As for me, I hate Halloween. I stopped by KFC the night before and ordered a crispy strip meal and an empty bucket. I wore the bucket around and told people I was Buckethead from New Guns ‘N Roses. No one knew what the hell I was talking about. They called me either “Colonel Sanders” or “Kentucky Fried Chicken.”
3. All my fellow employees were “interesting.” MXB once said, “We’re not the guys who stayed in on Friday nights and studied. Nobody here got a 4.0, except maybe on an 8.0 scale.” (I got a 3.73 but kept my mouth shut.) MXB often wore a tan suit with sandals. He’d be on the phone swiveling his hips to Pat Benetar and selling prospects by saying things like, “Our product can do anything. It can wash your dishes and give you a blowjob,” or sometimes simply, “Come on, Guy. You know you want to buy from me. Yeah you do…”
Everyone else seemed to have done time as a bartender in places like Papua New Guinea or Guam. The guy across from me, Nick V., was part Native American and spoke in a calm, friendly monotone. He’d backpacked all over the world, including four months in the Australian outback. I knew this because he’d come in on Mondays complaining about the six Australian girls bunking at his place by the beach, keeping him up all night.
Then there was Jeff, the smooth operator from Texas, who responded “Great” to all potential clients, no matter what:
“I understand you’re responsible for network security over there, sir.”
“I’ve been hassled all day by you guys. Fuck you! Don’t call me again!”
“Great! Let me tell you what’s unique about our product…” And it worked.
But back to the bar…
MXB was very drunk. I knew this because I’d paid for many of his shots. “What are you doing here?” he repeated. I still didn’t know, but I told him – and believed it at the time – that he’d have to fire me before I’d even think about quitting, because I was too proud to quit.
The following day I quit. Here’s what happened:
After fifty or so tries, I still couldn’t get past one particular receptionist to speak to the CIO, so I treated her like an actual human being, and explained what our product did and why the CIO might want to hear about it. MXB came over and icily said, “Hang up the phone.” I did. Then he screamed, “DID YOU JUST PITCH AN ADMIN?!” (In other words, have a conversation with a non-decision-maker.) MXB sent me to the Gekkos table. There, DJ PJ made sure I screamed at every person I called for the rest of the day. That afternoon it turned out to be a string of sweet old ladies:
“Hello?”
“I NEED TO SPEAK WITH THE PERSON RESPONSIBLE FOR NETWORK SECURITY PLEASE THANK YOU!”
“Excuse me? You’ll have to slow down. My hearing isn’t so good.”
“THE PERSON RESPONSIBLE FOR NETWORK SECURITY PLEASE THANK YOU!”

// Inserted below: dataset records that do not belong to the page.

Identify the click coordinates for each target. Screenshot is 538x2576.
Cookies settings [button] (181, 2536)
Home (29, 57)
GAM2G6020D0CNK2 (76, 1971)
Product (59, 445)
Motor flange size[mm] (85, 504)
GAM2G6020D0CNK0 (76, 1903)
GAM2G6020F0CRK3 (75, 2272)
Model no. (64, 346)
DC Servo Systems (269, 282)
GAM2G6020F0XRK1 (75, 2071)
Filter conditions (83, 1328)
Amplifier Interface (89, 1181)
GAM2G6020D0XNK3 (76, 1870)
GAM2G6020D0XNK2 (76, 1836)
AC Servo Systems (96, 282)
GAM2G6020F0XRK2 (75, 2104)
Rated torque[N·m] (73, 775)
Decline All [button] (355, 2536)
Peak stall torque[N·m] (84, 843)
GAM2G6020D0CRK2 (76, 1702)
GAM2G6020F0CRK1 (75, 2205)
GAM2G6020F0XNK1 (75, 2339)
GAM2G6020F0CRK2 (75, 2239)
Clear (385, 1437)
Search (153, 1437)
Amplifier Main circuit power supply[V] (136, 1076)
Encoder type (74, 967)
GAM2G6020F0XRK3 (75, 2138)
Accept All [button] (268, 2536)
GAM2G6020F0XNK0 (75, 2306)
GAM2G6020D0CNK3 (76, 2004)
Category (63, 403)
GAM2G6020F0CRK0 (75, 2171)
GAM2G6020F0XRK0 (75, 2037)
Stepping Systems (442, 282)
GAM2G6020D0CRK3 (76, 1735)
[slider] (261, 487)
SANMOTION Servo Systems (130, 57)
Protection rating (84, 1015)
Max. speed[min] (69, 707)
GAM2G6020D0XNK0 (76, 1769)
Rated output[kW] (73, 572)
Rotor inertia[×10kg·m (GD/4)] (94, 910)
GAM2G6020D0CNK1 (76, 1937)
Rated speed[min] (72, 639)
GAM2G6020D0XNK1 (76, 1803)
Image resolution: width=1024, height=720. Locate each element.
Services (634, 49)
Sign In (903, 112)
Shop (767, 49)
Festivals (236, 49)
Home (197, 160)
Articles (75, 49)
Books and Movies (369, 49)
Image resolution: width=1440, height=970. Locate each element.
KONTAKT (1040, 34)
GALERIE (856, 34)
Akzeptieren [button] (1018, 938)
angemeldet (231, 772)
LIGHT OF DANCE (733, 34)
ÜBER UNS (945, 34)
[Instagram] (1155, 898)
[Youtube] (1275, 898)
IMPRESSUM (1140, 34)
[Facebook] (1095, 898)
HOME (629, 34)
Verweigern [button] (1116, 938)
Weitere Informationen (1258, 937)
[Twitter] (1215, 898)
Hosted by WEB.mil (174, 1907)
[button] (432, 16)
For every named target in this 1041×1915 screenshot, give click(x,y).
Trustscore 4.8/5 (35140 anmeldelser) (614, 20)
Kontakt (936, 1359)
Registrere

“No need to shout, young man. I’ll put you through.”
“PLEASE THANK YOU!”
Then I’d get someone’s voice mail, hang up – we weren’t allowed to leave messages – and repeat the process, again and again and again, for three hours. MXB was off conducting interviews. He wouldn’t even look at me after I’d dared pitch an admin, but his words from the previous night rang in my head:
“What are you doing here?”
Finally I took my team leader aside and told him I was done.
Remember how I said we were expected to drink four cups of Earl Grey a day? They made us bring our own mugs from home, and I left in such haste that I forgot mine. The “bring your own mug rule” was yet another of MXB’s philosophies, to keep disposable Styrofoam cups from being tossed out by the even-more-disposable employees.
Something you learn from sleeping on a floor: you can never get too comfortable.